(Supplied material Opens)

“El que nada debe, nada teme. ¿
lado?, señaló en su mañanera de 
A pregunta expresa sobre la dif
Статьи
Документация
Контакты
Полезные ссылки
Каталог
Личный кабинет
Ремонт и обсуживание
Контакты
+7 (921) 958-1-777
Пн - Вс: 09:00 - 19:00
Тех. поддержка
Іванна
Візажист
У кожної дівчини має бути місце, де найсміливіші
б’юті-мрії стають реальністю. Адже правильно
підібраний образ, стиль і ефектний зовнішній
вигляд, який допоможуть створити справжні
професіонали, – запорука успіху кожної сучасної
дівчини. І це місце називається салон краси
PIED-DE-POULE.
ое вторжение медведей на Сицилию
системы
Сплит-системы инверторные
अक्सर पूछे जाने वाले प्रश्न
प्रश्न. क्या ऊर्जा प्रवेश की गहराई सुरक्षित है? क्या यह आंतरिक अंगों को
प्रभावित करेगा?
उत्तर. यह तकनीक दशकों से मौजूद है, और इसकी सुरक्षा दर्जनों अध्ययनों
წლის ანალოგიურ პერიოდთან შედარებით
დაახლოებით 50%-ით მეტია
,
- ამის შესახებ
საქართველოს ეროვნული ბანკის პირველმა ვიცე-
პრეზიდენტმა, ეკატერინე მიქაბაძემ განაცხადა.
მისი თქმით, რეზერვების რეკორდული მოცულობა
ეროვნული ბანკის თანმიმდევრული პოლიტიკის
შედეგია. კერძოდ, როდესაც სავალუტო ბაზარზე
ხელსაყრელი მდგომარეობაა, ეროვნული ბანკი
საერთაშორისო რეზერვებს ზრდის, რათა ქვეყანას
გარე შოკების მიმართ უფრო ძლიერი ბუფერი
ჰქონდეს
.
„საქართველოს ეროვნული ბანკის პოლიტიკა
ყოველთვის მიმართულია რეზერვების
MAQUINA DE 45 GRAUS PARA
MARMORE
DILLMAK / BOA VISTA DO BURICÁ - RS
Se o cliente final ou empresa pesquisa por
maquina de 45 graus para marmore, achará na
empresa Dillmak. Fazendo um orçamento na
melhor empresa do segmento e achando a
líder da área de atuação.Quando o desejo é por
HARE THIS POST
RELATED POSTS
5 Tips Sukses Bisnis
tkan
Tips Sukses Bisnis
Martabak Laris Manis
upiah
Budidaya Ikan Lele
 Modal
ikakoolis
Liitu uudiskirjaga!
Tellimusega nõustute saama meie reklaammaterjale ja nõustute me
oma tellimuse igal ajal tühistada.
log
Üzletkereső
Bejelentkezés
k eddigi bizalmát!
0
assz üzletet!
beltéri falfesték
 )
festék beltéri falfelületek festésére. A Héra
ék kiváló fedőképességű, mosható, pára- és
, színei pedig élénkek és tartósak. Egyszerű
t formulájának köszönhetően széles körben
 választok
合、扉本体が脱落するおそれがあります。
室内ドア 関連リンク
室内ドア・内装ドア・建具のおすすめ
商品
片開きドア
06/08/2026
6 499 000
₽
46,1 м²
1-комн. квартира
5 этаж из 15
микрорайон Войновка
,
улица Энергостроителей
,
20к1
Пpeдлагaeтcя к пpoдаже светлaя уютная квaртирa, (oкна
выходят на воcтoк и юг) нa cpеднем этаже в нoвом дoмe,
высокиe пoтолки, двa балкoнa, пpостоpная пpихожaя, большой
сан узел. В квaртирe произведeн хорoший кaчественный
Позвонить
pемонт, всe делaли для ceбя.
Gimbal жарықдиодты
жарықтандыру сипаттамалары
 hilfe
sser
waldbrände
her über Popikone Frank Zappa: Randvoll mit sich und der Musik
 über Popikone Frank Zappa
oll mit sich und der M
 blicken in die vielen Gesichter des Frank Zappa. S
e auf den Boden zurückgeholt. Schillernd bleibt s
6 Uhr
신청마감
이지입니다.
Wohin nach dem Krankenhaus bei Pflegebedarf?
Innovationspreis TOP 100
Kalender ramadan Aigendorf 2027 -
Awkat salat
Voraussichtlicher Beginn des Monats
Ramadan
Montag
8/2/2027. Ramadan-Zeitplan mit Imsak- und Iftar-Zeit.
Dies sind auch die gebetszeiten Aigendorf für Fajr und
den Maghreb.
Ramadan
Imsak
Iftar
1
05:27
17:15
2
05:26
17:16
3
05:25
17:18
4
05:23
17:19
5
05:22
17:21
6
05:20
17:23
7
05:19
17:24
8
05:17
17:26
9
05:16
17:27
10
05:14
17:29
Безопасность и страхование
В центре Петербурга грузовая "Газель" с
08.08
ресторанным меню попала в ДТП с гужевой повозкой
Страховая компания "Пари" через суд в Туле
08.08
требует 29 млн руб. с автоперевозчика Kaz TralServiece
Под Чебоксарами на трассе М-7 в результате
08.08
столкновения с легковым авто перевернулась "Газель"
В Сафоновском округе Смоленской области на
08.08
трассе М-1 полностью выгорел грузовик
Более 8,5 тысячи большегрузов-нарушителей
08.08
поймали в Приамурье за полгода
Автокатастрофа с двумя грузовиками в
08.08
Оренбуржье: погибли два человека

(Supplied material Closes)

- How to complete this task -
Print all the lines exactly as they occur in the listing.

- Response for this exercise -
“El que nada debe, nada teme. ¿
lado?, señaló en su mañanera de 
A pregunta expresa sobre la dif
Статьи
Документация
Контакты
Полезные ссылки
Каталог
Личный кабинет
Ремонт и обсуживание
Контакты
+7 (921) 958-1-777
Пн - Вс: 09:00 - 19:00
Тех. поддержка
Іванна
Візажист
У кожної дівчини має бути місце, де найсміливіші
б’юті-мрії стають реальністю. Адже правильно
підібраний образ, стиль і ефектний зовнішній
вигляд, який допоможуть створити справжні
професіонали, – запорука успіху кожної сучасної
дівчини. І це місце називається салон краси
PIED-DE-POULE.
ое вторжение медведей на Сицилию
системы
Сплит-системы инверторные
अक्सर पूछे जाने वाले प्रश्न
प्रश्न. क्या ऊर्जा प्रवेश की गहराई सुरक्षित है? क्या यह आंतरिक अंगों को
प्रभावित करेगा?
उत्तर. यह तकनीक दशकों से मौजूद है, और इसकी सुरक्षा दर्जनों अध्ययनों
წლის ანალოგიურ პერიოდთან შედარებით
დაახლოებით 50%-ით მეტია
,
- ამის შესახებ
საქართველოს ეროვნული ბანკის პირველმა ვიცე-
პრეზიდენტმა, ეკატერინე მიქაბაძემ განაცხადა.
მისი თქმით, რეზერვების რეკორდული მოცულობა
ეროვნული ბანკის თანმიმდევრული პოლიტიკის
შედეგია. კერძოდ, როდესაც სავალუტო ბაზარზე
ხელსაყრელი მდგომარეობაა, ეროვნული ბანკი
საერთაშორისო რეზერვებს ზრდის, რათა ქვეყანას
გარე შოკების მიმართ უფრო ძლიერი ბუფერი
ჰქონდეს
.
„საქართველოს ეროვნული ბანკის პოლიტიკა
ყოველთვის მიმართულია რეზერვების
MAQUINA DE 45 GRAUS PARA
MARMORE
DILLMAK / BOA VISTA DO BURICÁ - RS
Se o cliente final ou empresa pesquisa por
maquina de 45 graus para marmore, achará na
empresa Dillmak. Fazendo um orçamento na
melhor empresa do segmento e achando a
líder da área de atuação.Quando o desejo é por
HARE THIS POST
RELATED POSTS
5 Tips Sukses Bisnis
tkan
Tips Sukses Bisnis
Martabak Laris Manis
upiah
Budidaya Ikan Lele
 Modal
ikakoolis
Liitu uudiskirjaga!
Tellimusega nõustute saama meie reklaammaterjale ja nõustute me
oma tellimuse igal ajal tühistada.
log
Üzletkereső
Bejelentkezés
k eddigi bizalmát!
0
assz üzletet!
beltéri falfesték
 )
festék beltéri falfelületek festésére. A Héra
ék kiváló fedőképességű, mosható, pára- és
, színei pedig élénkek és tartósak. Egyszerű
t formulájának köszönhetően széles körben
 választok
合、扉本体が脱落するおそれがあります。
室内ドア 関連リンク
室内ドア・内装ドア・建具のおすすめ
商品
片開きドア
06/08/2026
6 499 000
₽
46,1 м²
1-комн. квартира
5 этаж из 15
микрорайон Войновка
,
улица Энергостроителей
,
20к1
Пpeдлагaeтcя к пpoдаже светлaя уютная квaртирa, (oкна
выходят на воcтoк и юг) нa cpеднем этаже в нoвом дoмe,
высокиe пoтолки, двa балкoнa, пpостоpная пpихожaя, большой
сан узел. В квaртирe произведeн хорoший кaчественный
Позвонить
pемонт, всe делaли для ceбя.
Gimbal жарықдиодты
жарықтандыру сипаттамалары
 hilfe
sser
waldbrände
her über Popikone Frank Zappa: Randvoll mit sich und der Musik
 über Popikone Frank Zappa
oll mit sich und der M
 blicken in die vielen Gesichter des Frank Zappa. S
e auf den Boden zurückgeholt. Schillernd bleibt s
6 Uhr
신청마감
이지입니다.
Wohin nach dem Krankenhaus bei Pflegebedarf?
Innovationspreis TOP 100
Kalender ramadan Aigendorf 2027 -
Awkat salat
Voraussichtlicher Beginn des Monats
Ramadan
Montag
8/2/2027. Ramadan-Zeitplan mit Imsak- und Iftar-Zeit.
Dies sind auch die gebetszeiten Aigendorf für Fajr und
den Maghreb.
Ramadan
Imsak
Iftar
1
05:27
17:15
2
05:26
17:16
3
05:25
17:18
4
05:23
17:19
5
05:22
17:21
6
05:20
17:23
7
05:19
17:24
8
05:17
17:26
9
05:16
17:27
10
05:14
17:29
Безопасность и страхование
В центре Петербурга грузовая "Газель" с
08.08
ресторанным меню попала в ДТП с гужевой повозкой
Страховая компания "Пари" через суд в Туле
08.08
требует 29 млн руб. с автоперевозчика Kaz TralServiece
Под Чебоксарами на трассе М-7 в результате
08.08
столкновения с легковым авто перевернулась "Газель"
В Сафоновском округе Смоленской области на
08.08
трассе М-1 полностью выгорел грузовик
Более 8,5 тысячи большегрузов-нарушителей
08.08
поймали в Приамурье за полгода
Автокатастрофа с двумя грузовиками в
08.08
Оренбуржье: погибли два человека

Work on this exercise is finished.